* _Your assignment_: Look through the records below for the line with "erstößen gegen diese". Return that line and each one after it up to and including the line with "ben, Körper und Gesundheit und", exactly.

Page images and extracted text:
+-------+

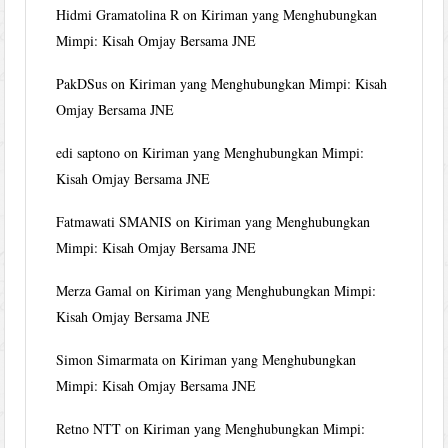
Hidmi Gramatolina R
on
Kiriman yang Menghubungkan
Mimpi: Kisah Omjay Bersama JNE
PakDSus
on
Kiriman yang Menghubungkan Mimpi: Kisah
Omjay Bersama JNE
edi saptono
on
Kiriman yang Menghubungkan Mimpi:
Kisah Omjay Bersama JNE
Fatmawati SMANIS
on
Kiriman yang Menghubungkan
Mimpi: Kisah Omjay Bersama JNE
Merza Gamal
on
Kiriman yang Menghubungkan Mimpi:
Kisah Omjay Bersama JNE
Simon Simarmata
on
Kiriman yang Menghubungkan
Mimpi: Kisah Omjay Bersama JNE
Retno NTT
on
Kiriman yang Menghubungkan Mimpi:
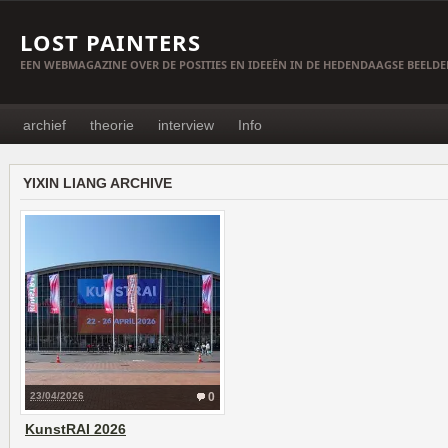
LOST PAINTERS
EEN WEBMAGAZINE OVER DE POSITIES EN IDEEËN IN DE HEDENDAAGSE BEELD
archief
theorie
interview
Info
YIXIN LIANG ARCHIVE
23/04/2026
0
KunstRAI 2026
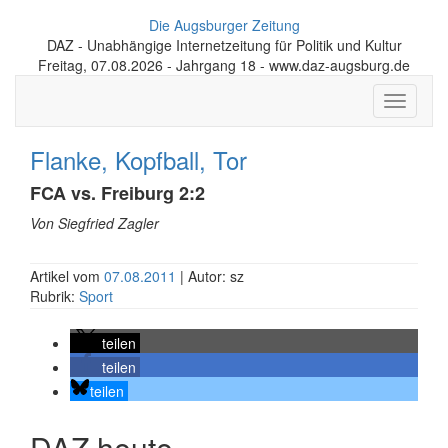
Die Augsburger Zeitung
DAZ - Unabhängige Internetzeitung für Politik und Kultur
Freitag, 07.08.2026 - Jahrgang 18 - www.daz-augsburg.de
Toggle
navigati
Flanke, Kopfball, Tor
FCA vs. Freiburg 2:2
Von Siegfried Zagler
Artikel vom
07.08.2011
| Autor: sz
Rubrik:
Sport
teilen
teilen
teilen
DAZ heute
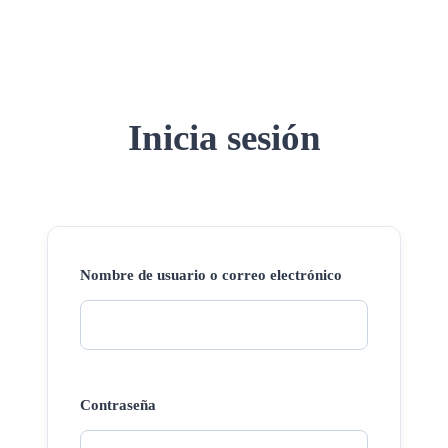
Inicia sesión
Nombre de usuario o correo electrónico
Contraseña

+-------+

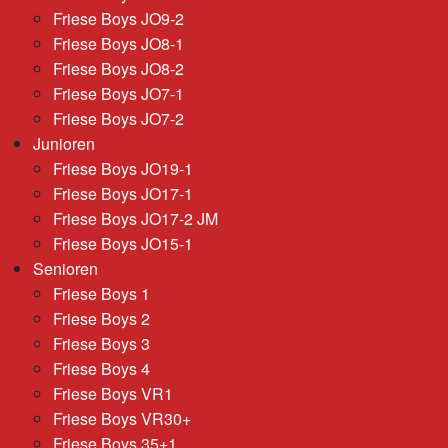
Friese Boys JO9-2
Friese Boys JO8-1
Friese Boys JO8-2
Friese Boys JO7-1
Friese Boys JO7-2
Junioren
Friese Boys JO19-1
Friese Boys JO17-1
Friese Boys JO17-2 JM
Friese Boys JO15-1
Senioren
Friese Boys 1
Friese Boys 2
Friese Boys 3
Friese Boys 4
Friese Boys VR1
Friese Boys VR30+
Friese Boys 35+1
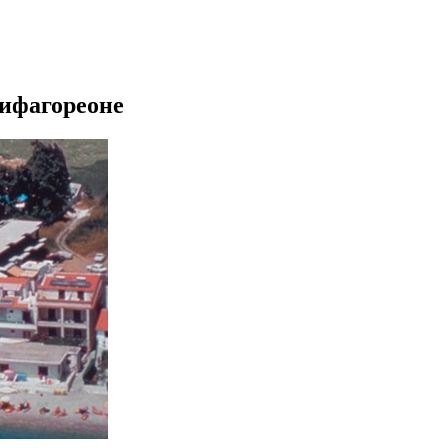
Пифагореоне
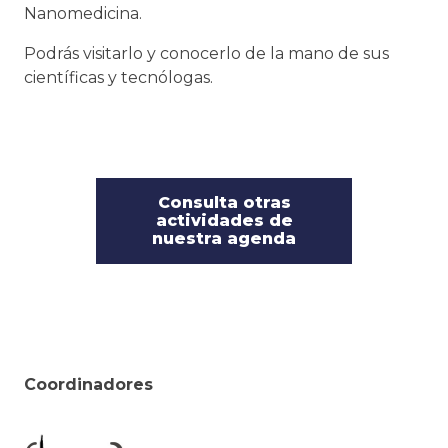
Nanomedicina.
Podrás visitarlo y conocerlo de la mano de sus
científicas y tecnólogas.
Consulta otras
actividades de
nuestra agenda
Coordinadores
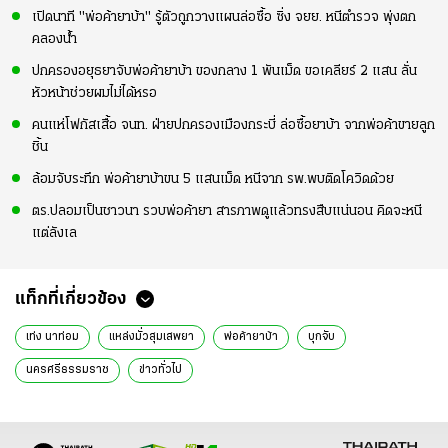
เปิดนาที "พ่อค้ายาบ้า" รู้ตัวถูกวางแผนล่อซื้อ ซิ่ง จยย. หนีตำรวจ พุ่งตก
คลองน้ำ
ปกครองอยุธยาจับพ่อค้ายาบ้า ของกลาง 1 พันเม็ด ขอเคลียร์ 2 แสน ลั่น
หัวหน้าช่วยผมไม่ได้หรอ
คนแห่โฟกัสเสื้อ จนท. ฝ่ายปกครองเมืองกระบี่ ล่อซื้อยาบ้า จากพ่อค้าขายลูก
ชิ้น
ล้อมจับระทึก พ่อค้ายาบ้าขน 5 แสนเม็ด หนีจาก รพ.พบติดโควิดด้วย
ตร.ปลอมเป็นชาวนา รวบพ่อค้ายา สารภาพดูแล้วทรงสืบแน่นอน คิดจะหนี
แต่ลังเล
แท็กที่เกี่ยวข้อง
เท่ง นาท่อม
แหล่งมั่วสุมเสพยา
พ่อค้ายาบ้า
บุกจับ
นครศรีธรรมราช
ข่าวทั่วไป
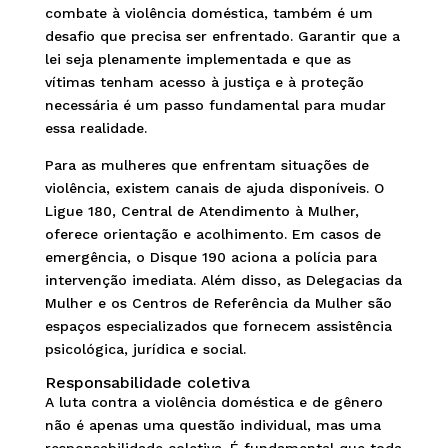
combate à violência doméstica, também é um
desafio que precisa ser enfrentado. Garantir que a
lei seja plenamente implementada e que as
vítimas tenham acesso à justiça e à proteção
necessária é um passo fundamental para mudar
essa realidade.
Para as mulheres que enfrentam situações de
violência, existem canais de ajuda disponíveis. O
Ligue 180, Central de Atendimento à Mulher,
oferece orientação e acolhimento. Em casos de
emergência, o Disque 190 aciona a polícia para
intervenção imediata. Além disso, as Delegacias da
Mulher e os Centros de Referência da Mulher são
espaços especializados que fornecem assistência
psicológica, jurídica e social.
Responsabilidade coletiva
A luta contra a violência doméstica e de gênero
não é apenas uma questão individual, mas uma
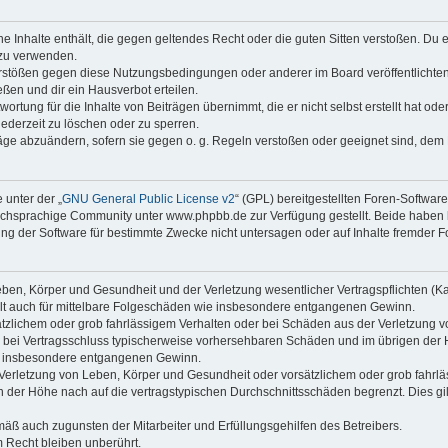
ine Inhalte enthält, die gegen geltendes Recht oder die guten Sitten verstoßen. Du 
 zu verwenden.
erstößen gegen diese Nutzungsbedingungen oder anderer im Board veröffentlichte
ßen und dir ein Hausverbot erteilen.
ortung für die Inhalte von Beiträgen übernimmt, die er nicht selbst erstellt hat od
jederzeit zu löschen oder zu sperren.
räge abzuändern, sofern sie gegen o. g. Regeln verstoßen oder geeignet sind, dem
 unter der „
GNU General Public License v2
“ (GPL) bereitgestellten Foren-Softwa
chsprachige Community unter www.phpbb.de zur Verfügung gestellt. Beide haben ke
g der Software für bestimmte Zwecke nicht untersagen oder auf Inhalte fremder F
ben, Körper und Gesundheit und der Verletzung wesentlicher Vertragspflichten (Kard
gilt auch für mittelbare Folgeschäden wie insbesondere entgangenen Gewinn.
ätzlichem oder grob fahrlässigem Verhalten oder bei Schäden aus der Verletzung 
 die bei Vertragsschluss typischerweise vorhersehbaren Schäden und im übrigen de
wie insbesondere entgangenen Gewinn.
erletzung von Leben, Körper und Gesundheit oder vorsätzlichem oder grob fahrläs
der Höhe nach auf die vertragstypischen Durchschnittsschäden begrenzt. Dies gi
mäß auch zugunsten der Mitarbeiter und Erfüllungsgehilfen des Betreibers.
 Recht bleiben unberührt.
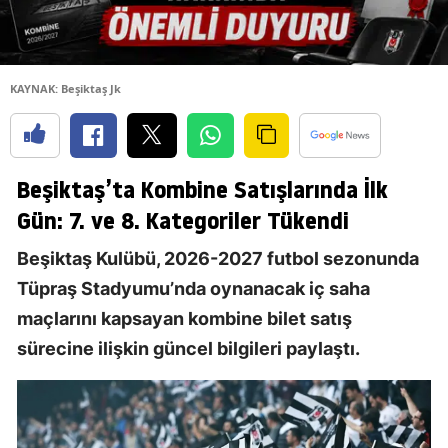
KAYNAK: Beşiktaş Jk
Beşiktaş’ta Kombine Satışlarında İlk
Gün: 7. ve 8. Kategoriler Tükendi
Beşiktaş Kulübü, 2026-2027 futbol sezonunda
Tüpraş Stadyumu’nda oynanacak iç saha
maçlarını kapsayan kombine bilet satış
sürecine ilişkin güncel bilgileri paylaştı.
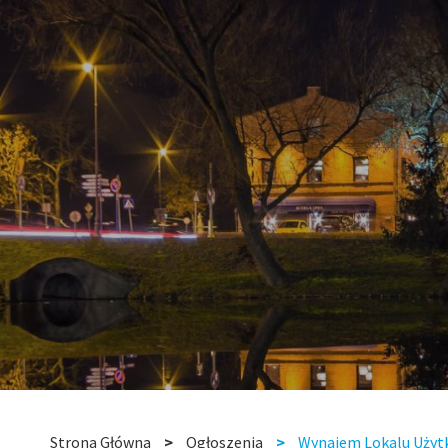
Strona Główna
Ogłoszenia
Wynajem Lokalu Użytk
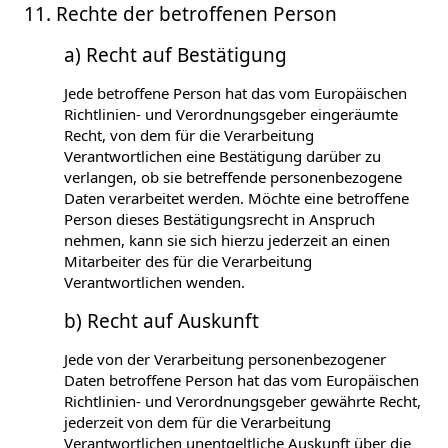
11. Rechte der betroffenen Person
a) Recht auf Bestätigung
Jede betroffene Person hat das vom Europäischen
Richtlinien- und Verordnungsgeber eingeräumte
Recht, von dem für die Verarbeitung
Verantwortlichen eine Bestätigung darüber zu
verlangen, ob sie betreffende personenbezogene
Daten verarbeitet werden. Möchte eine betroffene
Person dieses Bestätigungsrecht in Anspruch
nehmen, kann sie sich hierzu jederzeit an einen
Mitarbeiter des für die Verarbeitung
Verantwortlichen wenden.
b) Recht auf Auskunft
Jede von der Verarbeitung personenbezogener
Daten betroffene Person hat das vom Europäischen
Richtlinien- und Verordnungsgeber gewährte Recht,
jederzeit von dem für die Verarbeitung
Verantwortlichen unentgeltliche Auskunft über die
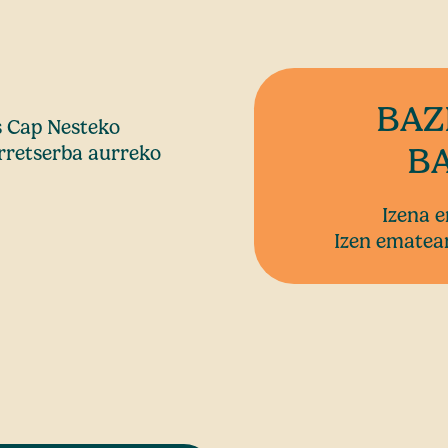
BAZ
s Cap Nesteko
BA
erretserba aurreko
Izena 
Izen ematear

+-------+

* _Solution for this problem_:
erstößen gegen diese Nutzungsbedingungen oder anderer im Board veröffentlichte
ßen und dir ein Hausverbot erteilen.
ortung für die Inhalte von Beiträgen übernimmt, die er nicht selbst erstellt hat od
jederzeit zu löschen oder zu sperren.
räge abzuändern, sofern sie gegen o. g. Regeln verstoßen oder geeignet sind, dem
 unter der „
GNU General Public License v2
“ (GPL) bereitgestellten Foren-Softwa
chsprachige Community unter www.phpbb.de zur Verfügung gestellt. Beide haben ke
g der Software für bestimmte Zwecke nicht untersagen oder auf Inhalte fremder F
ben, Körper und Gesundheit und der Verletzung wesentlicher Vertragspflichten (Kard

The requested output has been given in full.